** WHAT YOU NEED TO DO **
The answer should contain only the lines running from the line with "г. Нижний Тагил, просп. Ленина, 22" to the end of the material, reproduced verbatim.

[Opening RECORDS SHOWN section]

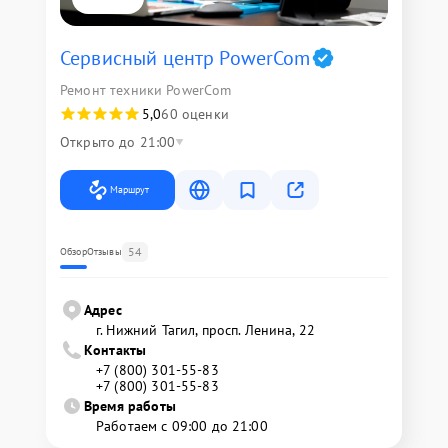
Сервисный центр PowerCom
Ремонт техники PowerCom
5,0
60 оценки
Открыто до 21:00
Маршрут
54
Обзор
Отзывы
Адрес
г. Нижний Тагил, просп. Ленина, 22
Контакты
+7 (800) 301-55-83
+7 (800) 301-55-83
Время работы
Работаем с 09:00 до 21:00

[Closing RECORDS SHOWN section]

** RESPONSE TO THIS EXERCISE **
г. Нижний Тагил, просп. Ленина, 22
Контакты
+7 (800) 301-55-83
+7 (800) 301-55-83
Время работы
Работаем с 09:00 до 21:00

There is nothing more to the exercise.